Haben Sie ein persönliches Lieblingsexponat?
Es gibt da einen Wecker, den ich einfach genial finde. Auf dem Zifferblatt schwenkt ein Persönchen in Rotgardisten-Uniform im Sekundentakt die «Mao-Bibel». Das transportiert unglaublich viel: Eine neue Zeit wird eingeläutet. Eines der skurrilsten Objekt ist wohl ein kleiner Anstecker mit einem Atompilz drauf. Das stimmt schon nachdenklich – und zeigt eben auch, mit welcher Radikalität die Ziele damals verfolgt wurden . . .

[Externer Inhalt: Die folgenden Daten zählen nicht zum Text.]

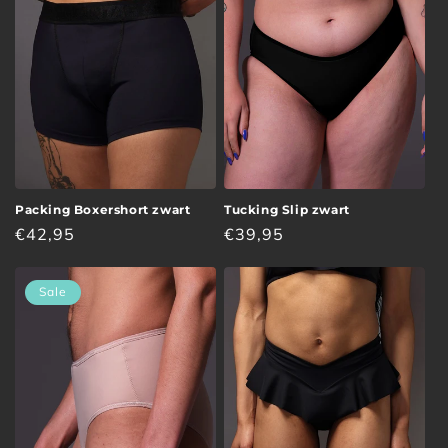
i
e
:
Packing Boxershort zwart
Tucking Slip zwart
Normale
€42,95
Normale
€39,95
prijs
prijs
Sale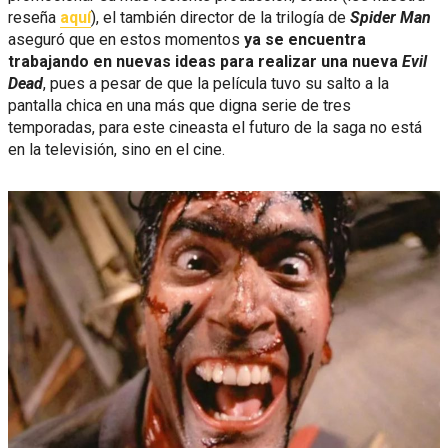
reseña
aquí
), el también director de la trilogía de
Spider Man
aseguró que en estos momentos
ya se encuentra
trabajando en nuevas ideas para realizar una nueva
Evil
Dead
, pues a pesar de que la película tuvo su salto a la
pantalla chica en una más que digna serie de tres
temporadas, para este cineasta el futuro de la saga no está
en la televisión, sino en el cine.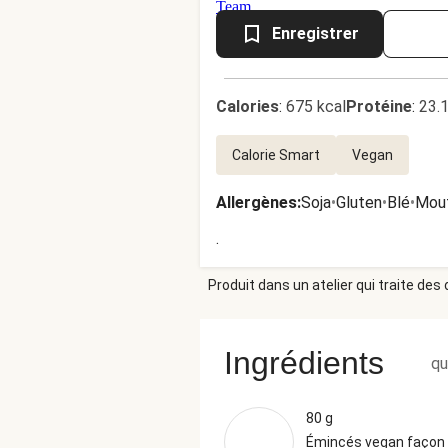
Enregistrer
Calories
:
675 kcal
Protéine
:
23.
Calorie Smart
Vegan
Allergènes
:
Soja
•
Gluten
•
Blé
•
Mou
.
Produit dans un atelier qui traite des
Ingrédients
qu
80 g
Émincés vegan façon 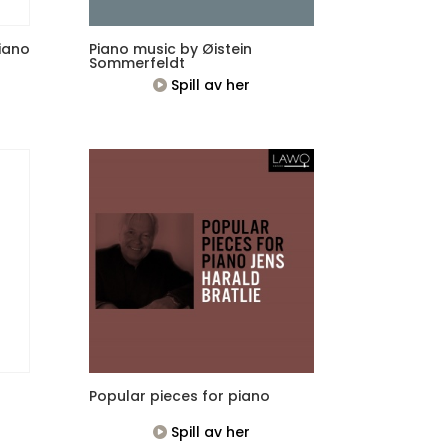
iano
Piano music by Øistein
Sommerfeldt
Spill av her
Popular pieces for piano
Spill av her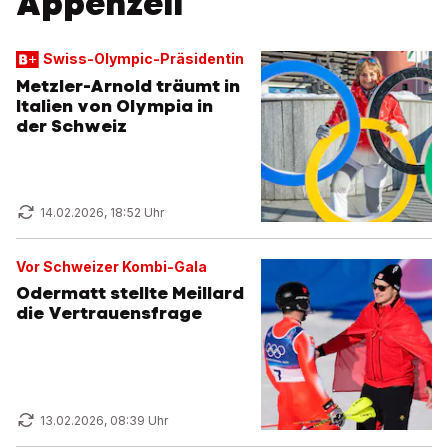
Appenzell
Swiss-Olympic-Präsidentin
Metzler-Arnold träumt in
Italien von Olympia in
der Schweiz
14.02.2026, 18:52 Uhr
Vor Schweizer Kombi-Gala
Odermatt stellte Meillard
die Vertrauensfrage
13.02.2026, 08:39 Uhr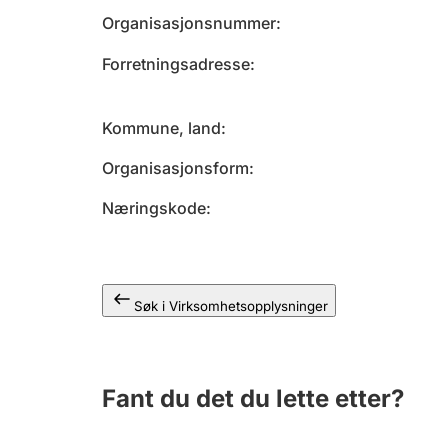
Organisasjonsnummer
Forretningsadresse
Kommune, land
Organisasjonsform
Næringskode
Søk i Virksomhetsopplysninger
Fant du det du lette etter?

Solche Dinge schafften sich die Chinesen damals tatsächlich an?
Und ob! Die Kulturrevolution wurde ja, zumindest zu Beginn, nicht einfach von oben nach unten dirigiert, sondern stark vom Volk getragen. Entsprechend gross war die Nachfrage nach «Devotionalien». Abgesehen von der politischen Botschaft, die diese Gegenstände transportierten, waren sie auch modern – und entsprechend kostbar: Anfangs besass keineswegs jeder solche Dinge, sondern man erhielt sie als Geschenk oder Auszeichnung. Später wurden diese Prestigegüter zunehmend zur Massenware. Alles, was man im Alltag brauchte, trug plötzlich Maos Konterfei.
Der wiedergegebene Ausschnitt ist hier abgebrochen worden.